Every person is competent to be a witness except:

(A) Those of unsound mind, and children under ten years of age, who appear incapable of receiving just impressions of the facts and transactions respecting which they are examined, or of relating them truly.

(B) A spouse testifying against the other spouse charged with a crime except when either of the following applies:

(1) A crime against the testifying spouse or a child of either spouse is charged;

"(2) The testifying spouse elects to testify. * * *"

(Emphasis added.)

{¶ 27} Evid.R. 601 provides that every person is competent to be a witness with certain exceptions. One exception applies when one spouse testifies against another spouse charged with a crime. In the case at bar, the victim, Charlotte Harris, testified against her husband, Eric Turner, who was charged with burglary and theft. However, the evidence in the case at bar demonstrates that the testimony provided by Harris clearly fits within the exception in Evid.R. 601(B)(1). *Page 11

{¶ 28} In addition, Evid.R. 601(B) does not provide protection to spouses living separate and apart. State v. Bradley (1986),30 Ohio App.3d 181. In the case at bar, Harris testified that she moved away from appellant as early as December 13, 2005, that appellant did not move with her, and that she does not want to be with him anymore,3 all demonstrating sufficient evidence that Harris and appellant were living separate and apart at the time the crime was committed.
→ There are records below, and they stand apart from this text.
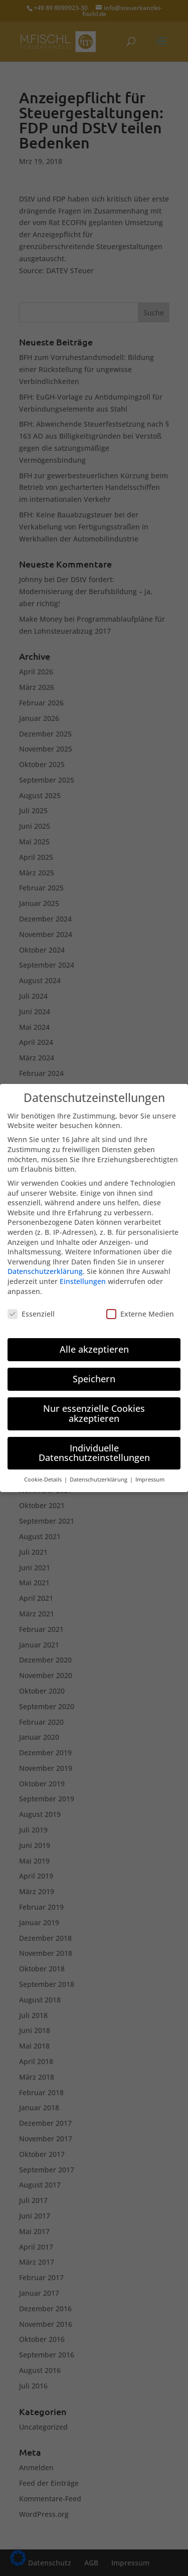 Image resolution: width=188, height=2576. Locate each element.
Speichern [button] (94, 1369)
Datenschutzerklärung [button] (99, 1469)
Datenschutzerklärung (45, 1261)
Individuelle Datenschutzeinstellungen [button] (94, 1443)
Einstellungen (83, 1271)
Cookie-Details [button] (43, 1469)
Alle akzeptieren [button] (94, 1339)
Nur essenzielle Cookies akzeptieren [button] (94, 1403)
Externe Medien (140, 1304)
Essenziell (31, 1304)
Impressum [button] (149, 1469) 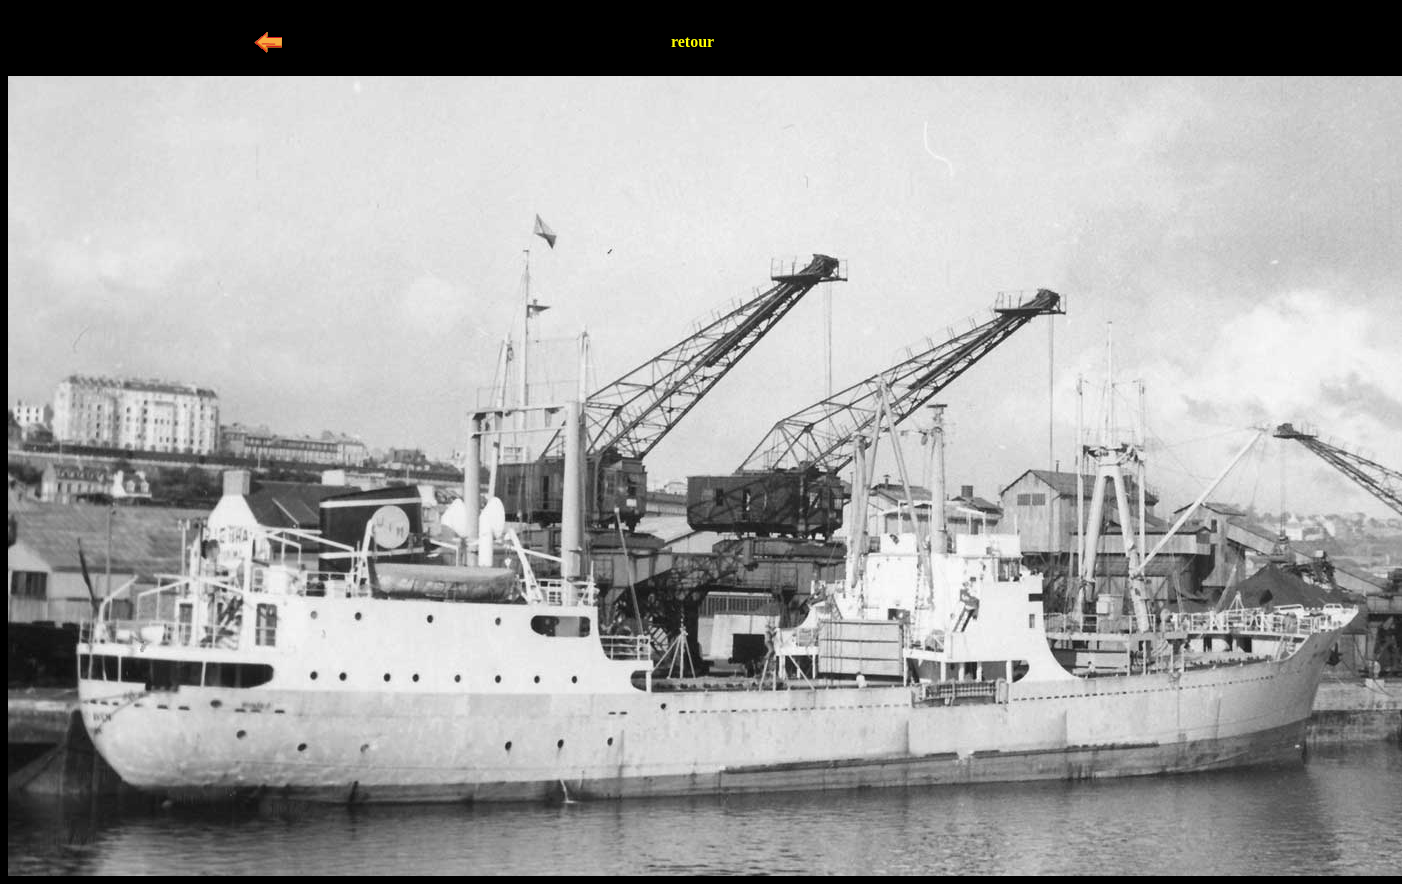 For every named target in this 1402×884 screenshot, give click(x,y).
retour (692, 41) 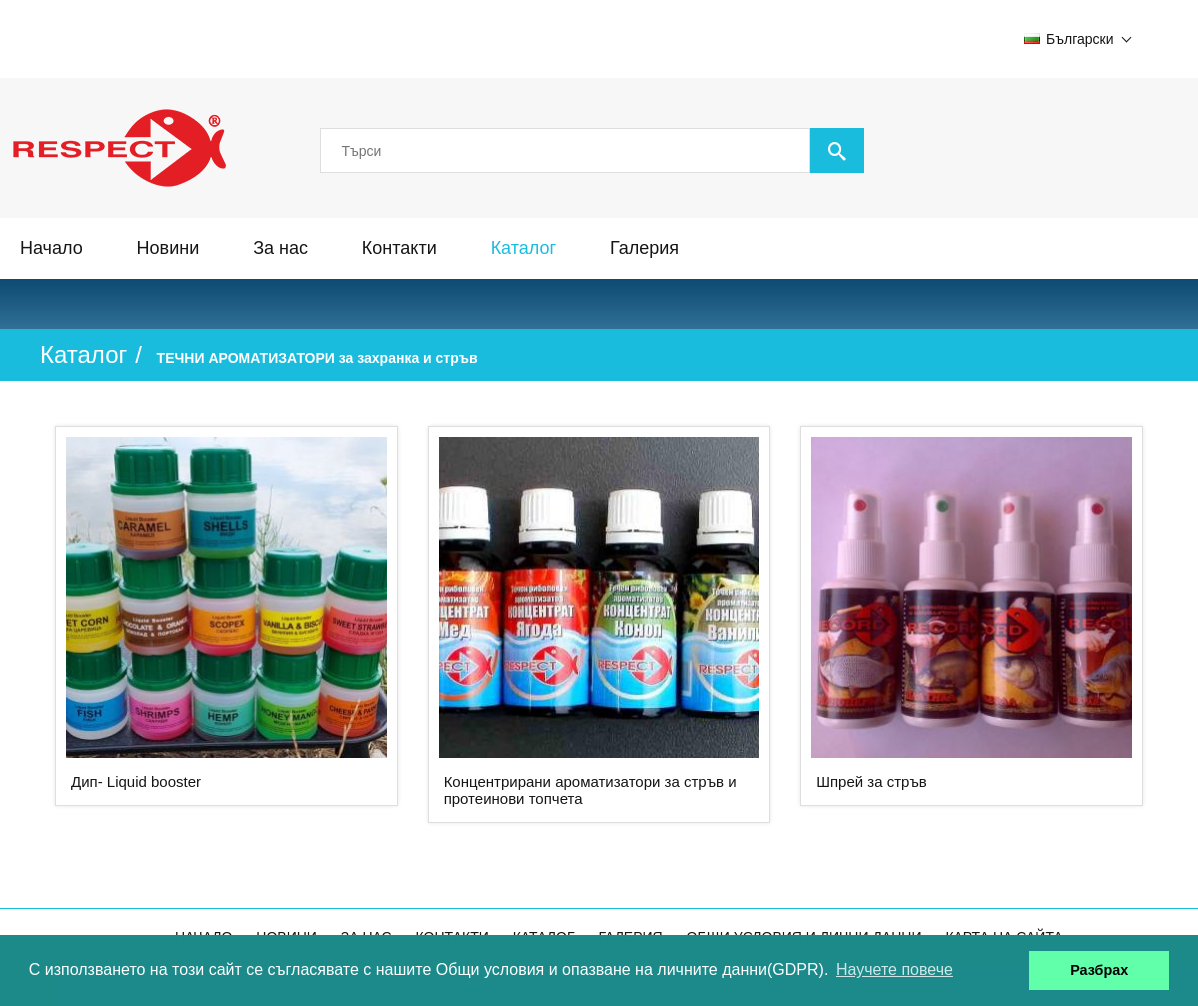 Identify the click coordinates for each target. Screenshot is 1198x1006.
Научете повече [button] (894, 969)
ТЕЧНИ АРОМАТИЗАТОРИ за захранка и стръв (317, 358)
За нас (280, 248)
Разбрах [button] (1099, 970)
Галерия (644, 248)
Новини (168, 248)
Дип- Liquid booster (136, 781)
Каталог (523, 248)
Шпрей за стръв (871, 781)
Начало (51, 248)
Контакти (399, 248)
{¶ 29} Accordingly, we find that the lower court did not err by allowing the testimony of Harris.

{¶ 30} Appellant's third assignment of error is overruled.
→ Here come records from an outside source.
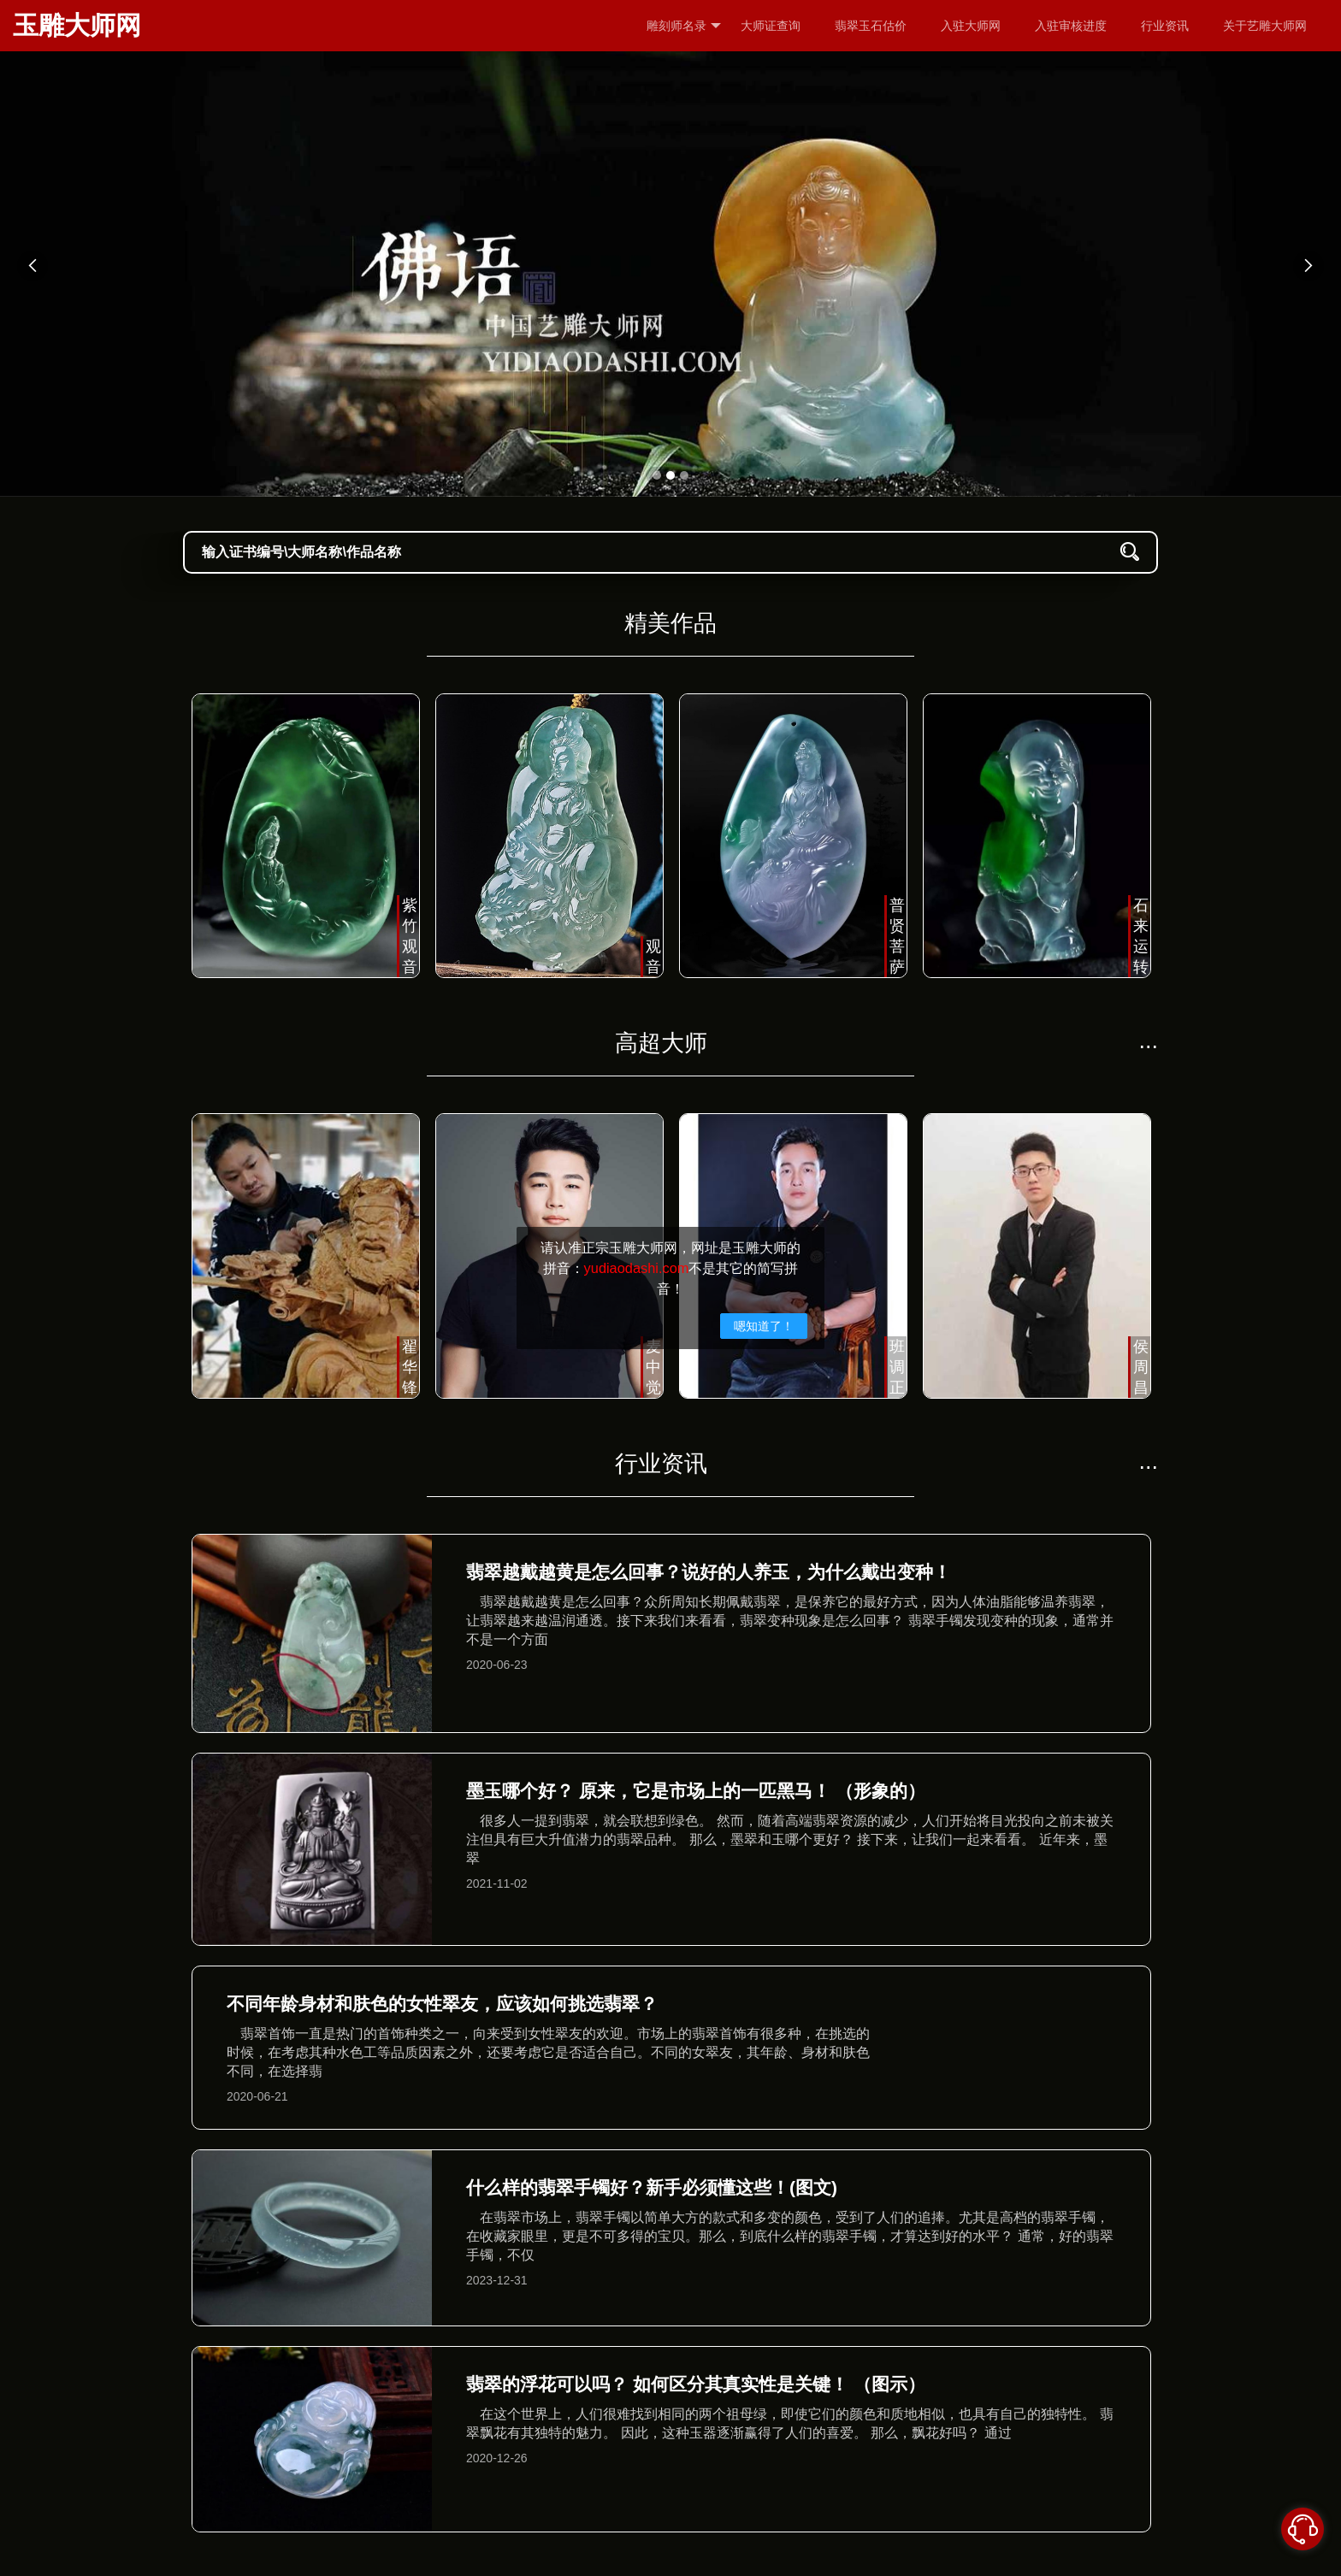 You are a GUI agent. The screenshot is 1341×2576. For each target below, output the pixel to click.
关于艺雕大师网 (1265, 25)
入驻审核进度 (1071, 25)
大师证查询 (770, 25)
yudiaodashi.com (636, 1268)
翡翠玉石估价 (871, 25)
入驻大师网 (971, 25)
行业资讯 (1165, 25)
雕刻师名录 (684, 26)
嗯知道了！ (764, 1326)
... (1148, 1040)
{¶ 31} Judgment affirmed in part, reversed in part, and remanded to the lower court for further proceedings consistent with this opinion.
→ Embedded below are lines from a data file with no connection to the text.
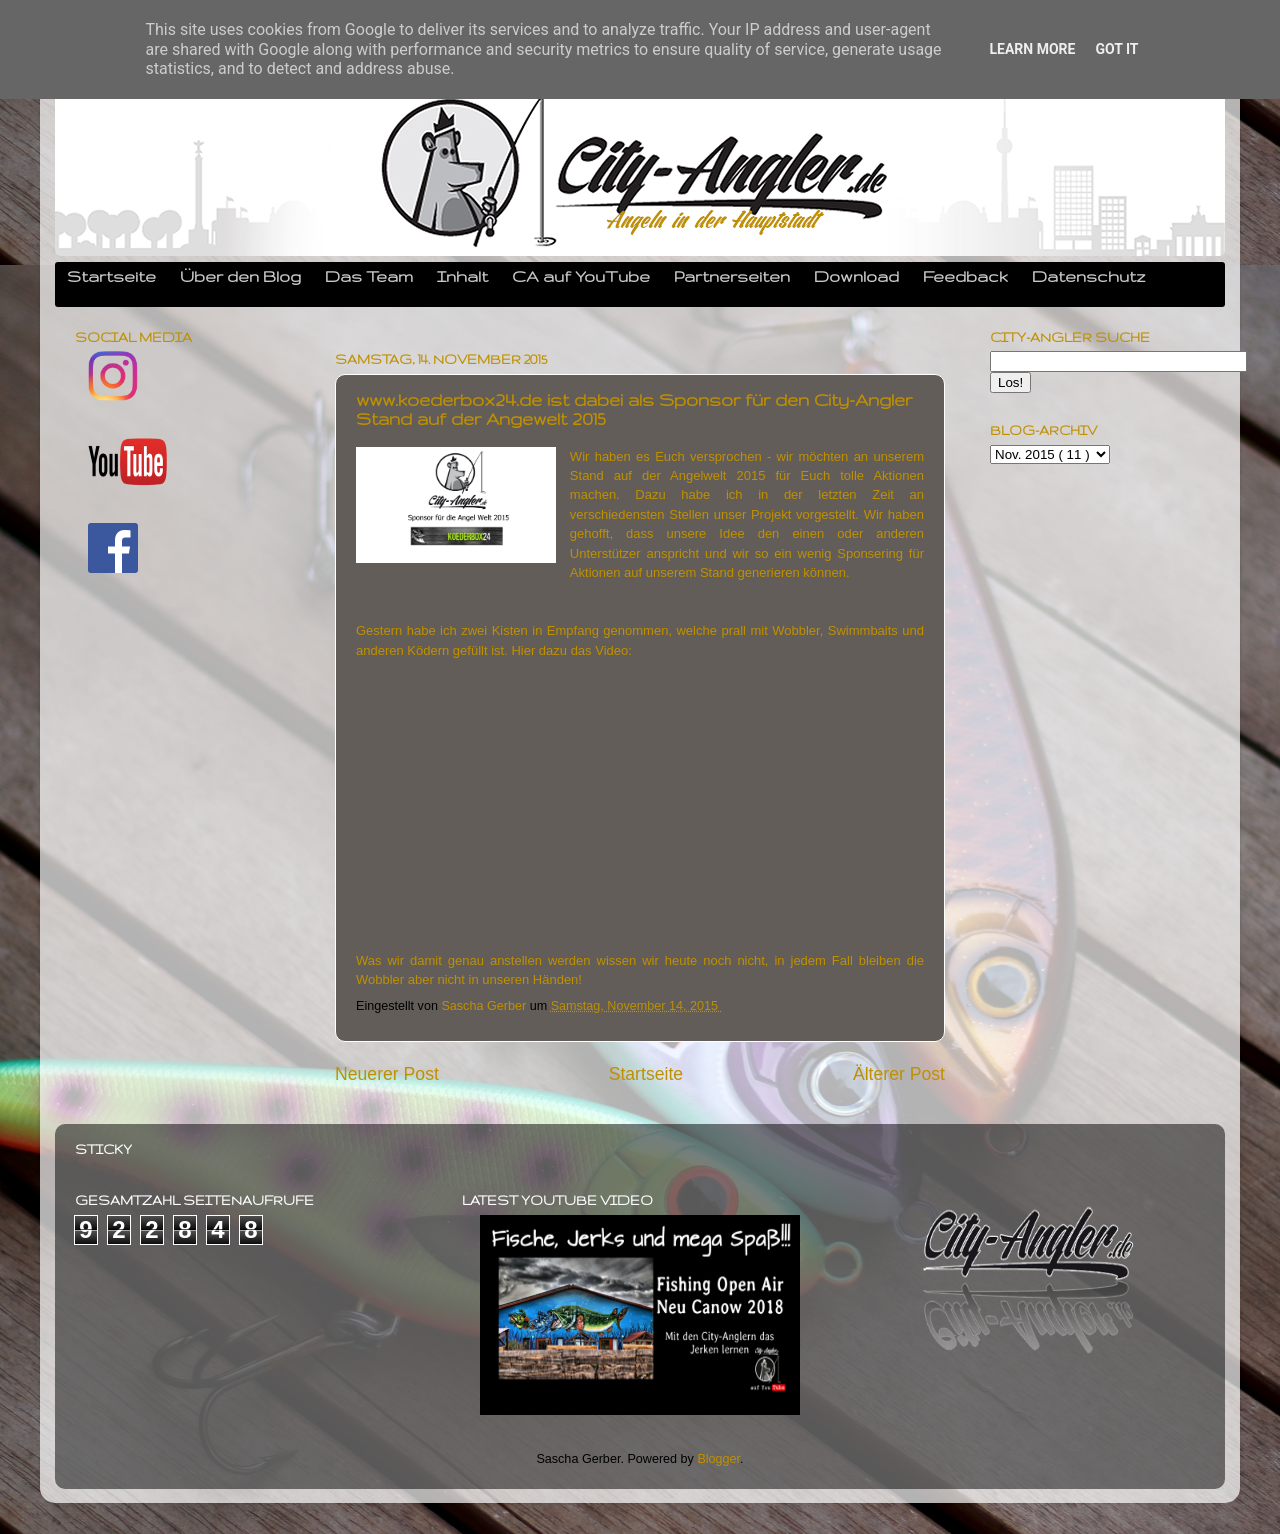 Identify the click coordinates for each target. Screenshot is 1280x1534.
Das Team (369, 276)
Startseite (111, 276)
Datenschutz (1089, 276)
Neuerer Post (387, 1074)
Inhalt (462, 276)
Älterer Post (899, 1074)
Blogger (718, 1459)
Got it (1116, 49)
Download (856, 276)
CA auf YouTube (581, 276)
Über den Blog (240, 276)
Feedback (965, 276)
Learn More (1032, 49)
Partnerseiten (732, 276)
It is ordered that appellee and appellant share the costs herein taxed.

The court finds there were reasonable grounds for this appeal.

It is ordered that a special mandate be sent to said court to carry this judgment into execution.

A certified copy of this entry shall constitute the mandate pursuant to Rule 27 of the Rules of Appellate Procedure. *Page 12

MELODY J. STEWART, J., and MARY J. BOYLE, J., CONCUR

1 Tr. at p. 61.

2 See appellee's brief, p. 4. Note, also, that it is not necessary to prove the value of the property in count two, a misdemeanor theft offense.